How to score a perfect PhD

Finding a perfect PhD is somewhat like dating: there is no such thing as a soulmate-PhD, but some are still better than others; the number of options seems overwhelming at first, but most of them crumble once inspected carefully; and, of course, once committed, the choice will significantly influence the rest of your life. To make it even more challenging, the soulmate-PhD problem is also expected to be dealt with at the most vulnerable point in the lifetime of a studentas if by Murphy’s law, the deadlines usually land somewhere between the final in the sequence of many exams and the Masters thesis defense. Under such conditions, even the most genuinely motivated students might be at risk of falling into the trap of uncertainty and marrying a PhD that does not fully capture their interests and expectations.

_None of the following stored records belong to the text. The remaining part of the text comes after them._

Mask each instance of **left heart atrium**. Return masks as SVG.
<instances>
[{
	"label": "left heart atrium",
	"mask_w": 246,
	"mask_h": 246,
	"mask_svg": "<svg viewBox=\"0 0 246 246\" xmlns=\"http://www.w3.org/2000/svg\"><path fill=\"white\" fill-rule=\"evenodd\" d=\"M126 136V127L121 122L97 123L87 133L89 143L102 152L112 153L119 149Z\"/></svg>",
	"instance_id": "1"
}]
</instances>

This blogpost is meant to serve as a roadmap to your perfect PhD. It will push you to reflect on your intentions and research interests, introduce a simple framework for tracking your progress, suggest several common search engines for PhD vacancies, and walk you through the general process of writing applications and preparing for interviews. It is mostly comprised of personal experiences and insights, with occasional references to useful tools and resources. Importantly, the process described here primarily applies to graduate schools and PhD positions in (Western) Europe and in life/social sciences (primarily cognitive science and neurosciences); while steps 0–4 should be widely relevant, steps 4–8 might diverge for PhD applications in other academic systems or fields.

Step 0: Clarify

First things first, since the educational systems differ largely between countries and academic fields, it is important to understand how graduate-level education works in your area of choice. Generally speaking (for Europe and life/social sciences), a broad distinction exists between obtaining a PhD through a graduate school and through working on a specific project/grant.

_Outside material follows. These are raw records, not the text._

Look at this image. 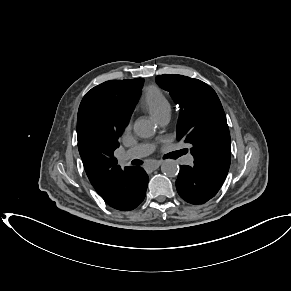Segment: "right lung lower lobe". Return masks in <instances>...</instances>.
<instances>
[{
	"instance_id": "98d812e1",
	"label": "right lung lower lobe",
	"mask_w": 291,
	"mask_h": 291,
	"mask_svg": "<svg viewBox=\"0 0 291 291\" xmlns=\"http://www.w3.org/2000/svg\"><path fill=\"white\" fill-rule=\"evenodd\" d=\"M123 195L113 202L107 203L119 211H130L138 207L145 198L148 175L141 167H126L123 175Z\"/></svg>"
}]
</instances>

Graduate schools (doctoral programs)

They usually take 4 years in total, and the first year might entail rotations through different labs, coursework, and exams. Positions are open for a larger number of students (e.g., 10–15) and the calls for applications generally close very early, sometimes even 12 months before the envisaged start of the program. They almost always require some form of a statement of research interests, but often do not require a full research proposal. They usually organise large interview days for all applicants, and take up to 2–3 months between different rounds of the application process.

Graduate schools in Europe generally do not have tuition fees, and usually offer either a salaried position or a stipend. (Do make sure to understand the difference between a salary and a stipend.) Some examples of graduate schools in Europe include Max Planck School of Cognition (or any IMPRS); Imaging the Mind programme in Salzburg; international PhD program in Neuroscience in Brussels, or Gatsby Computational Neuroscience program in London.

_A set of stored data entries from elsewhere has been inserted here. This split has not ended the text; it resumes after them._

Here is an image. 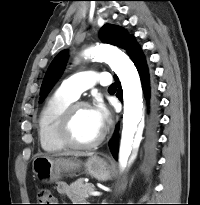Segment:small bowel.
Masks as SVG:
<instances>
[{
  "instance_id": "obj_1",
  "label": "small bowel",
  "mask_w": 200,
  "mask_h": 205,
  "mask_svg": "<svg viewBox=\"0 0 200 205\" xmlns=\"http://www.w3.org/2000/svg\"><path fill=\"white\" fill-rule=\"evenodd\" d=\"M57 191L64 196H71L69 186L66 183H59L57 185Z\"/></svg>"
}]
</instances>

Specific lab/research project

Specific labs or research institutes often hire PhD students on salaried positions. These positions are tied to specific grants, and usually specify the research projectwhich means you do not have to write a research proposal yourself, but also that you have very little freedom in developing your own topic. They are likely to be advertised for only one or a few PhD candidates, and often have a quick selection process and short waiting time between acceptance and starting date.

On the other hand, you could also develop your own research proposal in collaboration with your prospective mentor and apply for a grant that would fund your PhD research of choice (e.g., DAAD in Germany or FWO in Belgium). Advertised positions in labs are usually salaried—you are employed as university staff, might have some teaching obligation, and generally do not have to pay any tuition. Grant applications for your own project can entail either a salaried position or a stipend.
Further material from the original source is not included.